Apple announced an expanded toolkit for parents with its children’s accounts at WWDC, including greater ability to customize the screen time allotted to children and the ability to block pornographic or violent images from messages before children see them. Raja Bose, Apple’s director of trust, security, and product marketing, laid out some of the ways Apple believes they can help children access devices. “On the other hand, there are many benefits for your child to have their own device,” said Bose. “You rest easy because you can communicate, know where they are, and give them great apps to help them learn and grow.” But then he acknowledged the dangers of unlimited access to the internet before children are ready.
The company emphasized several important principles in its introduction of new child safety features: that parents should be the ones to decide what their children can access, that Apple’s recommendations will be shaped by expert research that weighs the risks and benefits of technology for children, and that some dangerous things on the Internet cannot be controlled. “While Apple’s powerful controls help parents control which apps their kids can access, and when, developers play a key role in ensuring kids get age-appropriate experiences within apps,” said Ann Thai, Apple’s senior director of market platforms and technology, during the presentation.
“Developers who play an important role in ensuring that children have age-appropriate experiences within apps”
The last point sounded like a message not only to Apple’s customers, but to politicians and regulators arguing over who should be responsible for preventing children from certain parts of the Internet. As policy makers have grown increasingly enthusiastic about age detection, Meta and other app and website developers have been forced to roll out age verification systems in other countries, including the UK, Australia, and parts of the US. Next, they supported proposals that would put the burden on app stores to verify users’ ages instead, and send signals about that age to app developers.
Apple has complied with age-verification rules when necessary — it began requiring information such as a credit card or government ID to create a new Apple account in Texas earlier this month. And its WWDC presentation followed a long tradition of companies trying to show they can protect children without regulation, something Meta has done as well.
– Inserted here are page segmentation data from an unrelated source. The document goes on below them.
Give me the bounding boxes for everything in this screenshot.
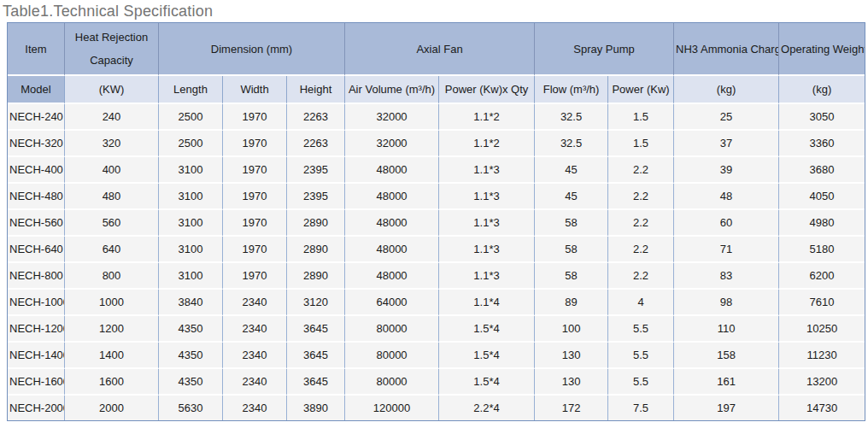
value-cell: 1.1*2 (439, 131, 535, 157)
subheader-weight-kg: (kg) (779, 76, 865, 104)
subheader-width: Width (223, 76, 287, 104)
value-cell: 2263 (287, 131, 345, 157)
value-cell: 58 (535, 263, 608, 290)
value-cell: 1000 (65, 290, 159, 316)
value-cell: 5.5 (608, 343, 674, 369)
value-cell: 4 (608, 290, 674, 316)
value-cell: 197 (674, 396, 779, 420)
value-cell: 1.1*2 (439, 104, 535, 131)
value-cell: 240 (65, 104, 159, 131)
value-cell: 4350 (159, 316, 223, 343)
value-cell: 1.1*3 (439, 157, 535, 184)
value-cell: 48000 (345, 157, 439, 184)
value-cell: 480 (65, 184, 159, 210)
value-cell: 39 (674, 157, 779, 184)
value-cell: 3645 (287, 369, 345, 396)
header-operating-weight: Operating Weight (779, 23, 865, 76)
model-cell: NECH-640 (8, 237, 65, 263)
value-cell: 7610 (779, 290, 865, 316)
value-cell: 80000 (345, 316, 439, 343)
subheader-row: Model (KW) Length Width Height Air Volum… (8, 76, 865, 104)
table-row: NECH-320320250019702263320001.1*232.51.5… (8, 131, 865, 157)
header-heat-rejection-line2: Capacity (67, 49, 156, 72)
value-cell: 130 (535, 369, 608, 396)
value-cell: 80000 (345, 369, 439, 396)
page-title: Table1.Technical Specification (0, 0, 868, 21)
subheader-kw: (KW) (65, 76, 159, 104)
value-cell: 3050 (779, 104, 865, 131)
value-cell: 48000 (345, 263, 439, 290)
value-cell: 2.2 (608, 157, 674, 184)
value-cell: 4350 (159, 343, 223, 369)
value-cell: 2.2 (608, 210, 674, 237)
value-cell: 5.5 (608, 369, 674, 396)
value-cell: 640 (65, 237, 159, 263)
value-cell: 45 (535, 157, 608, 184)
header-item: Item (8, 23, 65, 76)
value-cell: 60 (674, 210, 779, 237)
table-row: NECH-560560310019702890480001.1*3582.260… (8, 210, 865, 237)
value-cell: 2000 (65, 396, 159, 420)
value-cell: 1970 (223, 237, 287, 263)
value-cell: 1.5 (608, 104, 674, 131)
value-cell: 2340 (223, 290, 287, 316)
value-cell: 3360 (779, 131, 865, 157)
header-dimension: Dimension (mm) (159, 23, 345, 76)
subheader-height: Height (287, 76, 345, 104)
value-cell: 3100 (159, 210, 223, 237)
value-cell: 161 (674, 369, 779, 396)
value-cell: 2500 (159, 104, 223, 131)
table-row: NECH-10001000384023403120640001.1*489498… (8, 290, 865, 316)
value-cell: 3120 (287, 290, 345, 316)
value-cell: 1400 (65, 343, 159, 369)
value-cell: 48 (674, 184, 779, 210)
table-row: NECH-800800310019702890480001.1*3582.283… (8, 263, 865, 290)
value-cell: 7.5 (608, 396, 674, 420)
model-cell: NECH-1400 (8, 343, 65, 369)
value-cell: 1.1*3 (439, 184, 535, 210)
value-cell: 11230 (779, 343, 865, 369)
value-cell: 1.1*3 (439, 263, 535, 290)
value-cell: 83 (674, 263, 779, 290)
table-body: NECH-240240250019702263320001.1*232.51.5… (8, 104, 865, 420)
header-spray-pump: Spray Pump (535, 23, 674, 76)
value-cell: 37 (674, 131, 779, 157)
value-cell: 1.1*3 (439, 237, 535, 263)
value-cell: 1.1*3 (439, 210, 535, 237)
value-cell: 10250 (779, 316, 865, 343)
value-cell: 1970 (223, 131, 287, 157)
group-header-row: Item Heat Rejection Capacity Dimension (… (8, 23, 865, 76)
value-cell: 2340 (223, 369, 287, 396)
value-cell: 48000 (345, 237, 439, 263)
value-cell: 4350 (159, 369, 223, 396)
value-cell: 2500 (159, 131, 223, 157)
header-heat-rejection-capacity: Heat Rejection Capacity (65, 23, 159, 76)
table-row: NECH-480480310019702395480001.1*3452.248… (8, 184, 865, 210)
value-cell: 1970 (223, 157, 287, 184)
value-cell: 2395 (287, 157, 345, 184)
value-cell: 320 (65, 131, 159, 157)
model-cell: NECH-1000 (8, 290, 65, 316)
table-row: NECH-14001400435023403645800001.5*41305.… (8, 343, 865, 369)
value-cell: 1200 (65, 316, 159, 343)
subheader-flow: Flow (m³/h) (535, 76, 608, 104)
subheader-length: Length (159, 76, 223, 104)
value-cell: 1.5*4 (439, 343, 535, 369)
value-cell: 32.5 (535, 104, 608, 131)
value-cell: 2.2 (608, 184, 674, 210)
value-cell: 2.2 (608, 263, 674, 290)
subheader-pump-power: Power (Kw) (608, 76, 674, 104)
value-cell: 158 (674, 343, 779, 369)
model-cell: NECH-400 (8, 157, 65, 184)
value-cell: 2263 (287, 104, 345, 131)
value-cell: 48000 (345, 184, 439, 210)
model-cell: NECH-560 (8, 210, 65, 237)
model-cell: NECH-800 (8, 263, 65, 290)
value-cell: 4050 (779, 184, 865, 210)
model-cell: NECH-240 (8, 104, 65, 131)
table-row: NECH-12001200435023403645800001.5*41005.… (8, 316, 865, 343)
value-cell: 3680 (779, 157, 865, 184)
value-cell: 1970 (223, 263, 287, 290)
value-cell: 2890 (287, 263, 345, 290)
value-cell: 2.2 (608, 237, 674, 263)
But it strongly emphasized the need for developers to step in.
“We believe that all applications have the same responsibility”
“Many apps already offer parental controls to help protect kids from content they shouldn’t see,” Thai said. “We believe that all applications have the same responsibility.” Thai suggested the company’s APIs that developers can use to enable parental approval within apps and protect children from nudity exposure. (Even as Apple executives made these announcements inside Apple Park, protesters outside the visitor center were demanding the company remove apps that use AI to unfriend users, including X’s Grok.)
Apple executives emphasized that they are following the guidance of medical experts, including the American Academy of Pediatrics’ Family Media Plan, which encourages a flexible approach to media use, rather than strict limits on screen time. Apple similarly wants to avoid calling out how much screen time kids should have. During the event, Apple’s VP of health, Sumbul Ahmad Desai, said “every child is different, and parents are in the best position to decide what works for their family.” It positions its products as the best way for parents to enforce those decisions — but not a silver bullet for making the entire Internet safer.